This task calls for copying each line below that contains "Golfresort".

(Transcribed page contents)
○ ○ ○

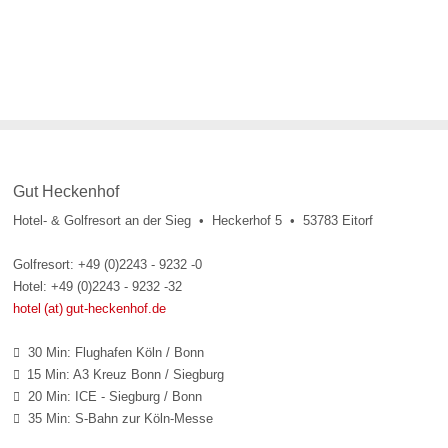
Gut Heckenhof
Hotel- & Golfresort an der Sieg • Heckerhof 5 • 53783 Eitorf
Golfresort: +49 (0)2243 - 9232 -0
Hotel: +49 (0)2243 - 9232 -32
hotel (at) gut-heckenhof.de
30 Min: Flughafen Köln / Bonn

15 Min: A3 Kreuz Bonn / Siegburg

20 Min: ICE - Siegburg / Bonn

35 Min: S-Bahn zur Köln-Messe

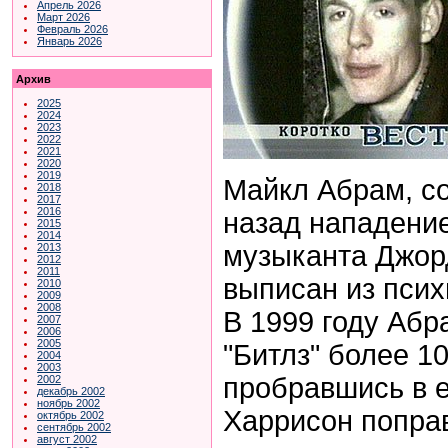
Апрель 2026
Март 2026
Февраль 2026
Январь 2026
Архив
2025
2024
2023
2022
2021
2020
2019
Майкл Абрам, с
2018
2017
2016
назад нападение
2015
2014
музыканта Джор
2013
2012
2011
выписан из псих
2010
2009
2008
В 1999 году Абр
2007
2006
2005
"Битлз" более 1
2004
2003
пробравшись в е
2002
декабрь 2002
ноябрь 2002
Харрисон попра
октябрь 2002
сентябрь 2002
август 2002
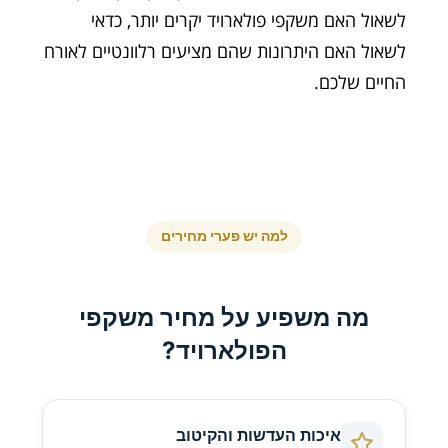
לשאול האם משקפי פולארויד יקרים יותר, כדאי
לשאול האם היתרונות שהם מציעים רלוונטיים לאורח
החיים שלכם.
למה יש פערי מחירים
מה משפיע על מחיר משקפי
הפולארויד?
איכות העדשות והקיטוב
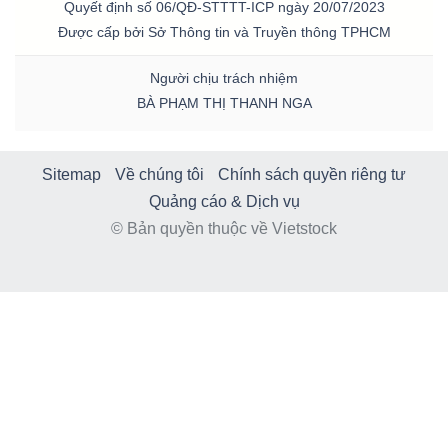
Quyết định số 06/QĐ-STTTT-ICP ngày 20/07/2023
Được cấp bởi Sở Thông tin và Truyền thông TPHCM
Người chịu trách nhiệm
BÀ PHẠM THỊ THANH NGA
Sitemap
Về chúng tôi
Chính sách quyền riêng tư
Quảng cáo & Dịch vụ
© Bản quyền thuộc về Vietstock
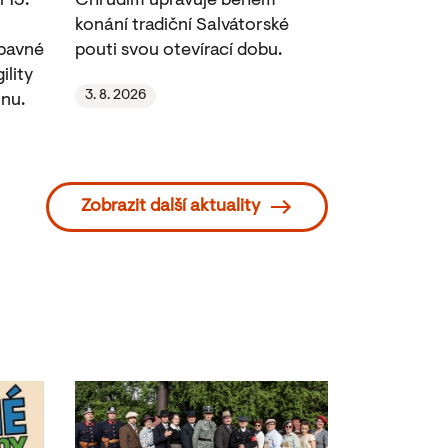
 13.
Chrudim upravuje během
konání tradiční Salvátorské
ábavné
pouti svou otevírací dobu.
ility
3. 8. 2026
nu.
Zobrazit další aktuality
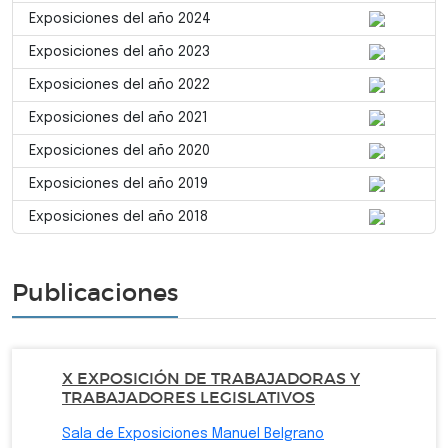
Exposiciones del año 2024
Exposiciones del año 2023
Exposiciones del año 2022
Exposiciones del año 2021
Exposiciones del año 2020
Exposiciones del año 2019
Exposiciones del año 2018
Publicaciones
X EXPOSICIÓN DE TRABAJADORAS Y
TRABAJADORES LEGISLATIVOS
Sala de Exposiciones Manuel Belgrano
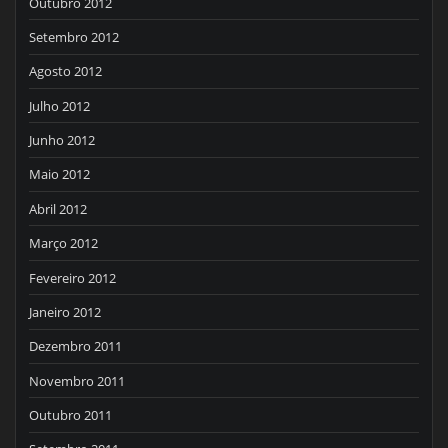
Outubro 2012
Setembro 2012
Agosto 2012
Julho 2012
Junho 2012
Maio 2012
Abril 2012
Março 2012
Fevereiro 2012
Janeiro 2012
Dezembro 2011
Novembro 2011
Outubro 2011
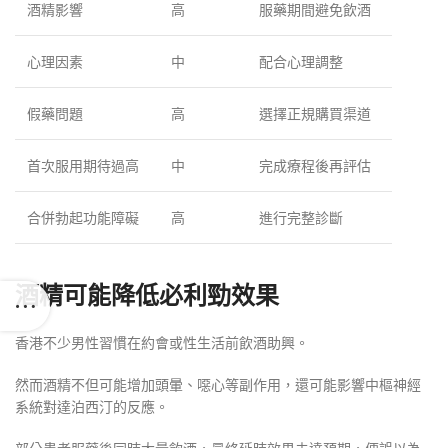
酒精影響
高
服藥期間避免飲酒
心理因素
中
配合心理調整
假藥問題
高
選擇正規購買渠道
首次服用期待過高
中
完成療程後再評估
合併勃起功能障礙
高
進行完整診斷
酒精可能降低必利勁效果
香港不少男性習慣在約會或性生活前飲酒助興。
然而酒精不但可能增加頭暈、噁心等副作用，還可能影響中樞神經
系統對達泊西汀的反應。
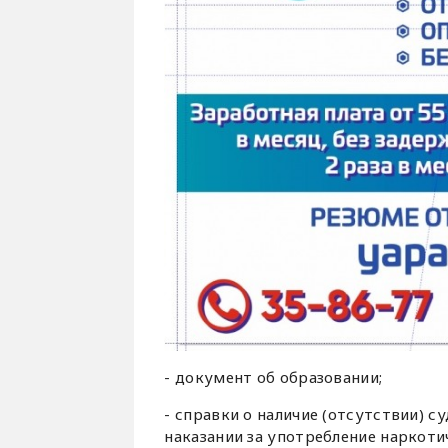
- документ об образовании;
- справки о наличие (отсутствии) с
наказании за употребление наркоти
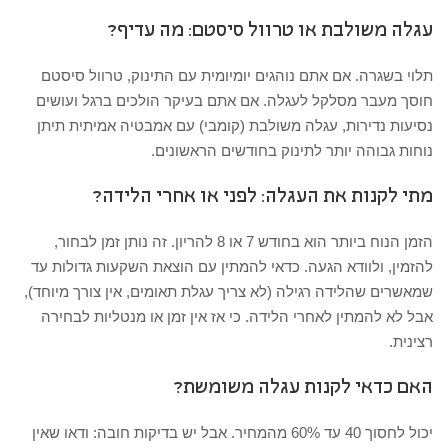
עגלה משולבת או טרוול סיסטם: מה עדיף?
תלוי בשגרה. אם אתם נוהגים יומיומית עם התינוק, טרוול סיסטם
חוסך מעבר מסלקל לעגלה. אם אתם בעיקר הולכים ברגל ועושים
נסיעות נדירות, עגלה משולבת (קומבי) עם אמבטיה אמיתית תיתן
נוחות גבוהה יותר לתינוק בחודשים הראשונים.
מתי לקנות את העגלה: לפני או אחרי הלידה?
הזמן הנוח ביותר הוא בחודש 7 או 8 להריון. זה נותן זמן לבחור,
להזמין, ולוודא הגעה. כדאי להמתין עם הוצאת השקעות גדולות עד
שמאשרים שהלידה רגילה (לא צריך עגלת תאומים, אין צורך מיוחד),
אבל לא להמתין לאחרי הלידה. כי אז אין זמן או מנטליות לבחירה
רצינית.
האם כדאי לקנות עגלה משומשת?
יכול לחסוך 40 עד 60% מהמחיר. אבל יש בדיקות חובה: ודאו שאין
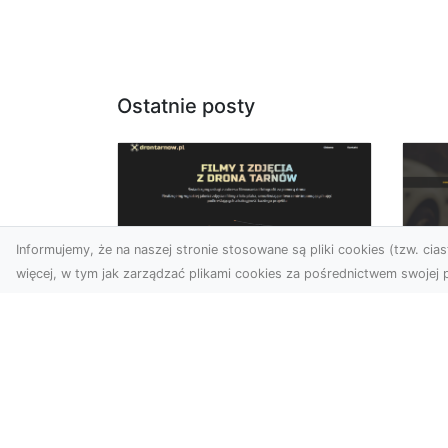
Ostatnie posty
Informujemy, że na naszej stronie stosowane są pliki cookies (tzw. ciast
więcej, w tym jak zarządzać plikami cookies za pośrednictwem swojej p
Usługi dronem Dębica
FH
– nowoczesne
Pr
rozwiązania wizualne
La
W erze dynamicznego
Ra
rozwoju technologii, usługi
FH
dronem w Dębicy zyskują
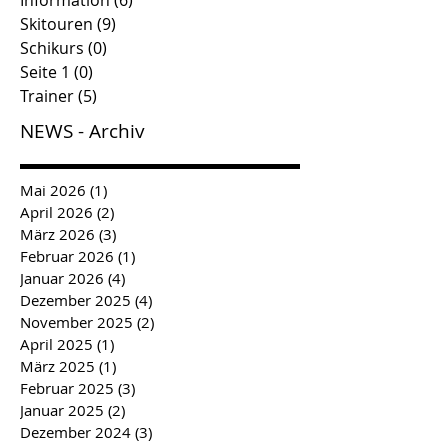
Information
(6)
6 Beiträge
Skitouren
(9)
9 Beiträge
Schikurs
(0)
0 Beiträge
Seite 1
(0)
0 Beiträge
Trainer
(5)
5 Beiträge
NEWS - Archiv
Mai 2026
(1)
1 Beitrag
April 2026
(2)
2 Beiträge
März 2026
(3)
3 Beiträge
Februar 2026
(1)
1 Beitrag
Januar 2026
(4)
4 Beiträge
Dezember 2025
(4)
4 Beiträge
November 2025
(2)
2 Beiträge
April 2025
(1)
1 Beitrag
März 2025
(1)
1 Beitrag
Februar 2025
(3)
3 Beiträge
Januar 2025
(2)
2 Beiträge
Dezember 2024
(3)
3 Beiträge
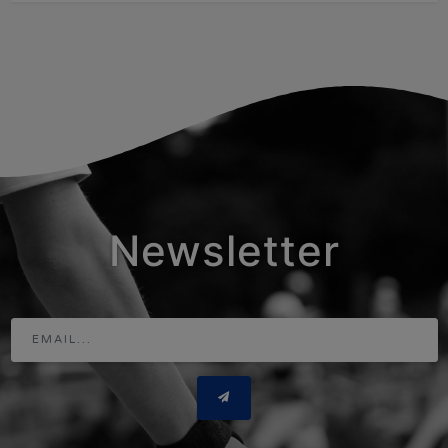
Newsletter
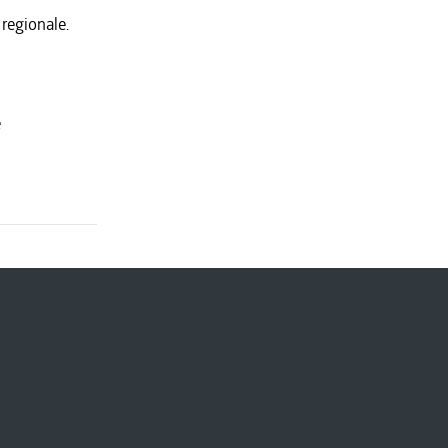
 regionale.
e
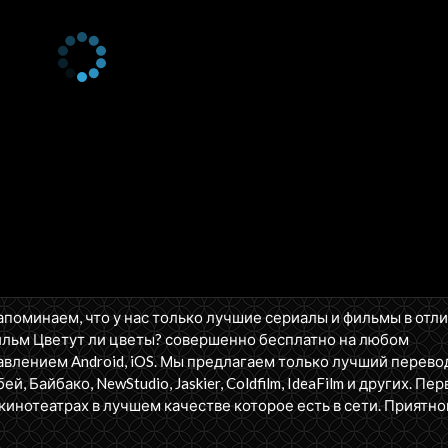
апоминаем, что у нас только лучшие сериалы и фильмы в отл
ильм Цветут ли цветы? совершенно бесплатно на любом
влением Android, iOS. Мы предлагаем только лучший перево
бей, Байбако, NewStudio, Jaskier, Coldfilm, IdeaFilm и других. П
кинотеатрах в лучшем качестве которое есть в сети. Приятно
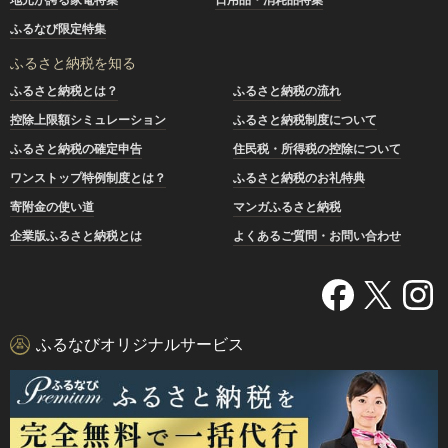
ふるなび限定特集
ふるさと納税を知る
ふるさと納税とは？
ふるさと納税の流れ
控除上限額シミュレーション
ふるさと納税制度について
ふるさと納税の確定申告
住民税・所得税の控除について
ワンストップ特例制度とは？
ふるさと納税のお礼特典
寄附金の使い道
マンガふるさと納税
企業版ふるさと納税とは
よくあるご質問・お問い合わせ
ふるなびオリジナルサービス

○ ○ ○

• [ANSWER FOR THE TASK]:
Hotel- & Golfresort an der Sieg • Heckerhof 5 • 53783 Eitorf
Golfresort: +49 (0)2243 - 9232 -0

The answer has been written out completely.